# Establishing secure connections over insecure channels

We’ve now compiled all the tools that are needed for the basic goal of cryptography (which is still being subverted quite often) allowing Alice and Bob to exchange messages assuring their integrity and confidentiality over a channel that is observed or controlled by an adversary. Our tools for achieving this goal are:

- Public key (aka assymetric) encryption schemes.
- Public key (aka assymetric) digital signatures schemes.
- Private key (aka symmetric) encryption schemes - block ciphers and stream ciphers.
- Private key (aka symmetric) message authentication codes and psedorandom functions.
- Hash functions that are used both as ways to compress messages for authentication as well as key derivation and other tasks.

The notions of security we require from these building blocks can vary as well. For encryption schemes we talk about CPA (chosen plaintext attack) and CCA (chosen ciphertext attacks), for hash functions we talk about collision-resistance, being used (combined with keys) as pseudorandom functions, and then sometimes we simply model those as random oracles. Also, all of those tools require access to a source of randomness, and here we use hash functions as well for entropy extraction.

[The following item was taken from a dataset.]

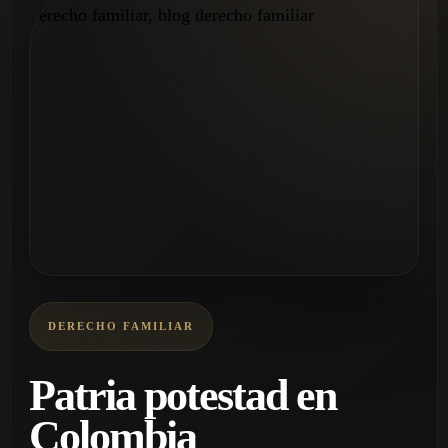
DERECHO FAMILIAR
Patria potestad en
Colombia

## Cryptography’s obsession with adjectives.

As we learn more and more cryptography we see more and more adjectives,
every notion seems to have modifiers such as “non malleable”,
“leakage-resilient”, “identity based”, “concurrently secure”,
“adaptive”, “non-interactive”, etc.. etc… . Indeed, this motivated a
parody web page of an automatic crypto paper title
generator.
Unlike algorithms, where typically there are straightforward
*quantitative* tradeoffs (e.g., faster is better), in cryptography there
are many *qualitative* ways protocols can vary based on the assumptions
they operate under and the notions of security they provide.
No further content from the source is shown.